ERG congratulates Anglican Church


‘The Archbishop of Canterbury, the Most Rev Justin Welby, has opted for peace-making without harm,’ Equality Rights Group (ERG) Chair, Felix Alvarez, has commented following the much-awaited Lambeth Conference of more than 650 Anglican bishops from around the world, the centre-piece of which was the Church’s stance on LGBT+ Christians.

‘ERG has written to the Archbishop, expressing this organisation’s understanding of the on-going nature of the internal debate facing the Church of England, and the hope that, in due course, conciliatory moves towards LGBT+ Christians’ lives will evolve in the CoE.

‘The Anglican Church faces difficult questions to resolve without provoking a split; and we understand the dilemmas involved,’ Mr. Alvarez continued. ‘There are many conservative anti-LGBT+ Bishops and congregations, especially in non-Western countries, for whom the issue is nothing less than condemnatory sin. Many Western-based Anglican congregations, however, adopt a more accepting view, allowing same-sex blessing ceremonies for their faithful, a caring response which allows time for reflection.

‘Clearly, same-sex issues have become a fundamental theological question for Christian and other faiths around the world. And an internal struggle is sometimes tearing congregations apart; the Methodist Church in the UK, for example, has cordoned off those congregations which don’t accept change and those who insist on it as a means of co-existing without schism.

‘To all intents and purposes, Gibraltar’s Churches remain enveloped in silence. A silence that ranges from an active on-going internal debate within the Roman Catholic Church under the leadership of Pope Francis and an effort to consult at diocesan levels, to the Gibraltar Church of England, which will now need to establish where it stands after the Lambeth Conference traced parallel options available. The faithful face some difficult debates, but the door to understanding is open.
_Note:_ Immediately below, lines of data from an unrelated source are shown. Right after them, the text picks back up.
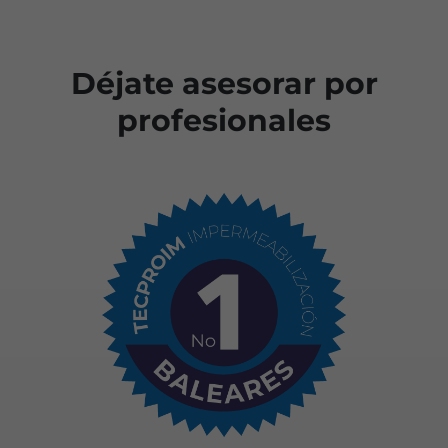
Déjate asesorar por
profesionales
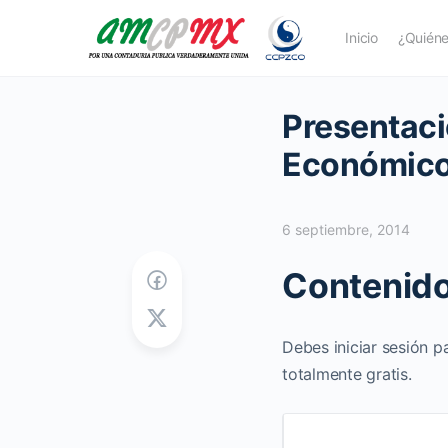
Inicio
¿Quién
Presentaci
Económico
6 septiembre, 2014
Contenido
Debes iniciar sesión p
totalmente gratis.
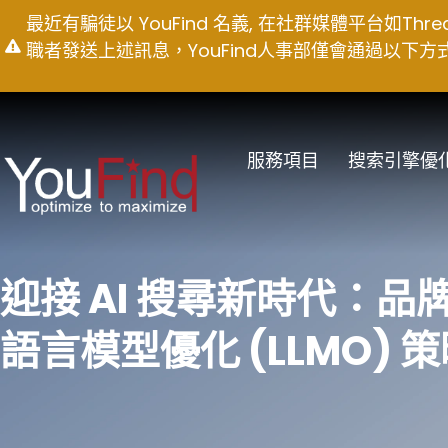
Skip
最近有騙徒以 YouFind 名義, 在社群媒體平台如T
to
職者發送上述訊息，YouFind人事部僅會通過以下方式聯絡求職
content
服務項目
搜索引擎優
迎接 AI 搜尋新時代：
語言模型優化 (LLMO) 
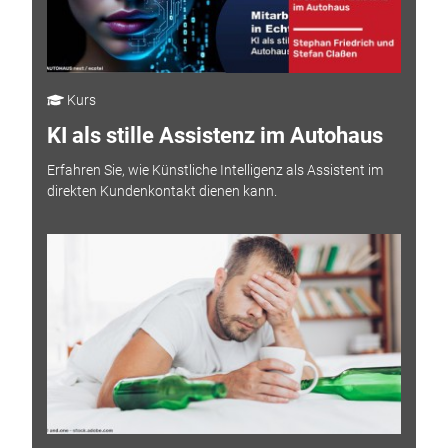
Kurs
KI als stille Assistenz im Autohaus
Erfahren Sie, wie Künstliche Intelligenz als Assistent im
direkten Kundenkontakt dienen kann.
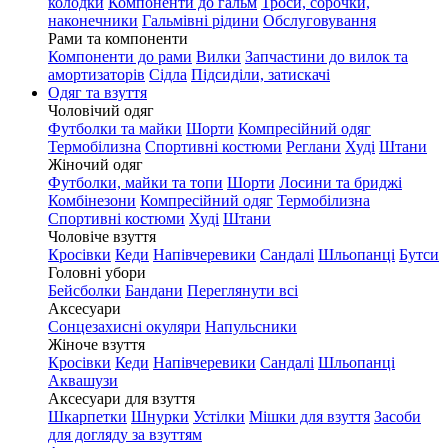
колодки
Компоненти до гальм
Троси, сорочки,
наконечники
Гальмівні рідини
Обслуговування
Рами та компоненти
Компоненти до рами
Вилки
Запчастини до вилок та
амортизаторів
Сідла
Підсиділи, затискачі
Одяг та взуття
Чоловічий одяг
Футболки та майки
Шорти
Компресійний одяг
Термобілизна
Спортивні костюми
Реглани
Худі
Штани
Жіночий одяг
Футболки, майки та топи
Шорти
Лосини та бриджі
Комбінезони
Компресійний одяг
Термобілизна
Спортивні костюми
Худі
Штани
Чоловіче взуття
Кросівки
Кеди
Напівчеревики
Сандалі
Шльопанці
Бутси
Головні убори
Бейсболки
Бандани
Переглянути всі
Аксесуари
Сонцезахисні окуляри
Напульсники
Жіноче взуття
Кросівки
Кеди
Напівчеревики
Сандалі
Шльопанці
Аквашузи
Аксесуари для взуття
Шкарпетки
Шнурки
Устілки
Мішки для взуття
Засоби
для догляду за взуттям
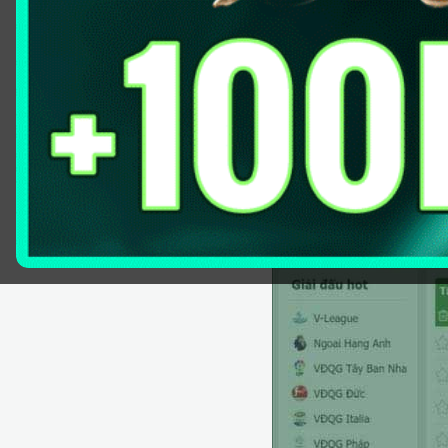
2.1
Điều khoản về thông tin cá nhân
2.2
Chính sách bảo vệ dữ liệu
3
Điều khoản sử dụng quyền truy cập tại Bongdalu
4
Điều khoản sử dụng bản quyền tại Bongdalu
Điều khoản sử dụng chung tại B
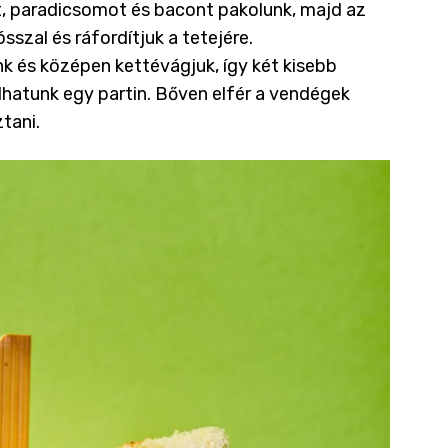
át, paradicsomot és bacont pakolunk, majd az
sszal és ráfordítjuk a tetejére.
nk és középen kettévágjuk, így két kisebb
lhatunk egy partin. Bőven elfér a vendégek
tani.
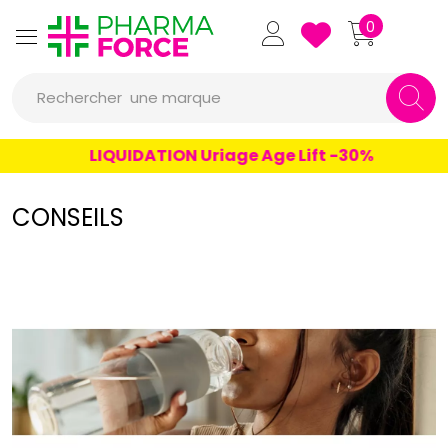
Pharmaforce Grande Pharma
0
Rechercher
une marque
un conseil
LIQUIDATION Uriage Age Lift -30%
un produit
CONSEILS
une marque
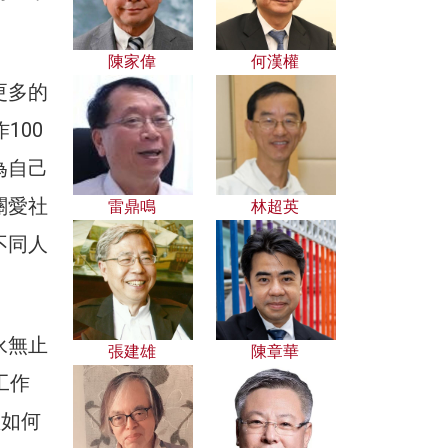
陳家偉
何漢權
更多的
100
為自己
關愛社
雷鼎鳴
林超英
不同人
永無止
張建雄
陳章華
工作
體如何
‘Smaller local denominations and churches also trail behind in addressing what is not only a fundamental and acute issue for the lives of some of its members; as well as for all those who are put off from membership due to what they see as their Church’s indifference or unwillingness to take even one step towards meeting them in their lives.

‘ERG respects the fundamental human right of individuals’ freedom of religion. As a Human and Civil Rights NGO, therefore, we remain non-interventionist with regard to the internal affairs of faith groups.

‘We cannot remain thus detached, however, on issues which are external to the Churches. Our role in campaigning and obtaining both Civil Partnership and Civil Marriage to make it possible for both same-sex and opposite-sex partners to be treated equally on matters officialising their relationships is a clear example of that position.

‘Nonetheless, we are concerned to report the sad experience of some same-sex individuals of Christian faith whose churches refuse to affirm their full Christian status as congregants, causing them much suffering. ERG is therefore exploring whether through our international and other resources we are able to assist in bringing about the support that is being requested.

‘Let us be clear: it is our role to assist. It is not our role to intervene. It’s a fine line to hold in equilibrium, but if individuals come to us with an important issue with which we can assist in helping them work towards a solution, ERG will certainly put all its energy behind such a project and deliver on its responsibilities towards them. Whilst a Gibraltar-based solution is the ideal, in this case we are hoping that ways forward can be found for a long-standing and rather sad situation,’ the statement ends.